CISOs Share Their 3 Top Challenges for Cybersecurity Management
Managing risk on a global scale has always been challenging, but in the aftermath of the COVID pandemic, CISOs have had to become even more agile. The shift to hybrid work, the rapid deployment of cloud applications, and the move to continuous integration and continuous development (CI/CD) have emboldened threat actors with new and broader targets.
Meanwhile, the number of devices and endpoints on organizations’ networks have increased exponentially. Two veteran CISOs lamented the challenges these changes have imposed during a webinar last week organized by Sepio, an asset detection and risk management startup. Sepio’s CISO Ilan Kaplan moderated an hour-long discussion with HSBC CISO Monique Shivanandan and Carl Froggett, who was CISO at Citi for 17 years before joining startup Deep Instinct last summer as CIO.
Shivanandan and Froggett shared with Kaplan what they see as three of the most significant challenges the rapidly changing cybersecurity and risk landscape presents.
1. Maintaining Visibility of All Network Assets
Cybersecurity professionals have historically struggled to gain complete visibility into what’s on their networks and threats directed at them. Froggett noted that newer cloud-native technologies, such as container-based applications and SaaS, offer better visibility than traditional software because modern apps were built to be more secure.
But overshadowing that benefit is the sheer scale of all the components associated with modern applications. “An asset used to survive 5, 6, 7 years, or longer if you include the underlying operating systems, whereas now the lifetime of the container can be measured in seconds or maybe minutes,” Froggett said. That creates “a whole new set of [visibility] challenges from that perspective.”
Shivanandan noted that traditional methods of capturing inventories, keeping them up to date, and tracking them were predicated on the notion of adding assets to a network manually. But with modern applications, that doesn’t work, she said, because of the scale and the speed by which devices and software are deployed. “One of the biggest challenges that every CIO and every CISO faces is having that visibility and making sure that visibility is up to date,” Shivanandan said.
2. Avoiding New Risks When Adding Apps
Besides addressing the mounds of existing regulatory risks and the current threat landscape, security teams must also avoid being the source of new risks. Asked how they ensure that, Shivanandan said that, while reviewing the source code of every component added to the infrastructure is impossible, HSBC has rigorous processes around onboarding a new technology, which includes “a lot of pen testing and red teaming.”

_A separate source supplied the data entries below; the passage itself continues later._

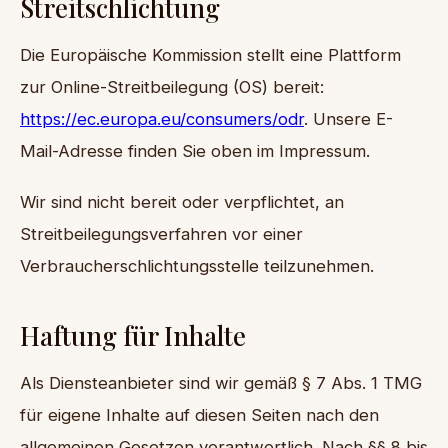
Streitschlichtung
Die Europäische Kommission stellt eine Plattform
zur Online-Streitbeilegung (OS) bereit:
https://ec.europa.eu/consumers/odr
. Unsere E-
Mail-Adresse finden Sie oben im Impressum.
Wir sind nicht bereit oder verpflichtet, an
Streitbeilegungsverfahren vor einer
Verbraucherschlichtungsstelle teilzunehmen.
Haftung für Inhalte
Als Diensteanbieter sind wir gemäß § 7 Abs. 1 TMG
für eigene Inhalte auf diesen Seiten nach den
allgemeinen Gesetzen verantwortlich. Nach §§ 8 bis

“Unfortunately, with the number of parties we have, we cannot do it for everyone,” she added. “We do it for a select few.” The problem is “every software change and every new release can knowingly or unknowingly introduce something new. It’s a constant battle that we’re facing.”
Froggett said that Citi has strict processes around onboarding new technology, including pen testing and red teaming, but with the current release cadences, enforcement has become challenging. “Ultimately, you can’t usually do source code reviews” of everything that comes in, he said.

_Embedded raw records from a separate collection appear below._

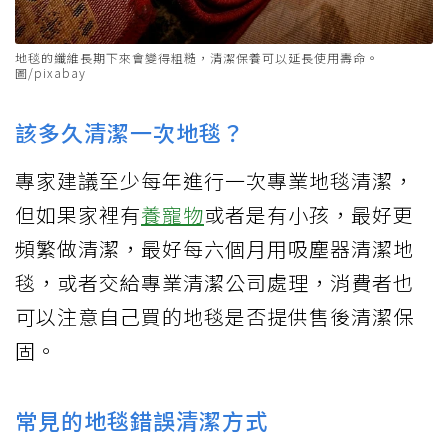
地毯的纖維長期下來會變得粗糙，清潔保養可以延長使用壽命。
圖/pixabay
該多久清潔一次地毯？
專家建議至少每年進行一次專業地毯清潔，
但如果家裡有
養寵物
或者是有小孩，最好更
頻繁做清潔，最好每六個月用吸塵器清潔地
毯，或者交給專業清潔公司處理，消費者也
可以注意自己買的地毯是否提供售後清潔保
固。
常見的地毯錯誤清潔方式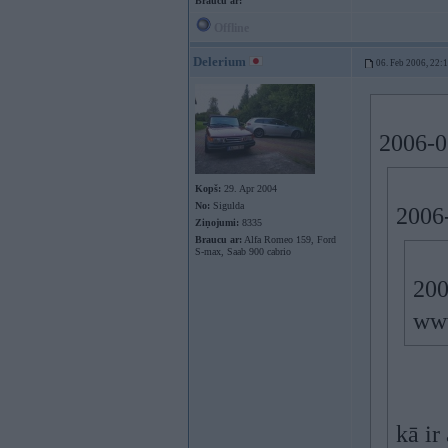
Braucu ar:
Offline
Delerium
06. Feb 2006, 22:
2006-0
Kopš:
29. Apr 2004
No:
Sigulda
2006-
Ziņojumi:
8335
Braucu ar:
Alfa Romeo 159, Ford
S-max, Saab 900 cabrio
200
www
kā ir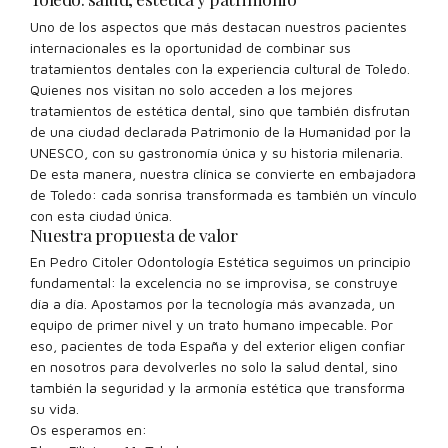
Uno de los aspectos que más destacan nuestros pacientes
internacionales es la oportunidad de combinar sus
tratamientos dentales con la experiencia cultural de Toledo.
Quienes nos visitan no solo acceden a los mejores
tratamientos de estética dental, sino que también disfrutan
de una ciudad declarada Patrimonio de la Humanidad por la
UNESCO, con su gastronomía única y su historia milenaria.
De esta manera, nuestra clínica se convierte en embajadora
de Toledo: cada sonrisa transformada es también un vínculo
con esta ciudad única.
Nuestra propuesta de valor
En Pedro Citoler Odontología Estética seguimos un principio
fundamental: la excelencia no se improvisa, se construye
día a día. Apostamos por la tecnología más avanzada, un
equipo de primer nivel y un trato humano impecable. Por
eso, pacientes de toda España y del exterior eligen confiar
en nosotros para devolverles no solo la salud dental, sino
también la seguridad y la armonía estética que transforma
su vida.
Os esperamos en:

3. Recruiting and Retaining Skilled Talent
The shortage of experienced cybersecurity specialists is nothing new, but Shivanandan said it remains one of her top challenges. “All the technology in the world is only as good as the people there to make sure that we install [everything] correctly and keep it up to date,” she said.
Shivanandan said despite considerable progress, it remains difficult for women to break the glass ceiling. She believes men have an outsized presence in senior cybersecurity roles compared to the entire IT industry.
“When you start out at the lower levels, there’s [an] equal [proportion of] men and women, 50-50, sometimes even 60-40 women,” she said. “Then, as you go through the progression, the women drop out, and the men continue to progress from a seniority level.”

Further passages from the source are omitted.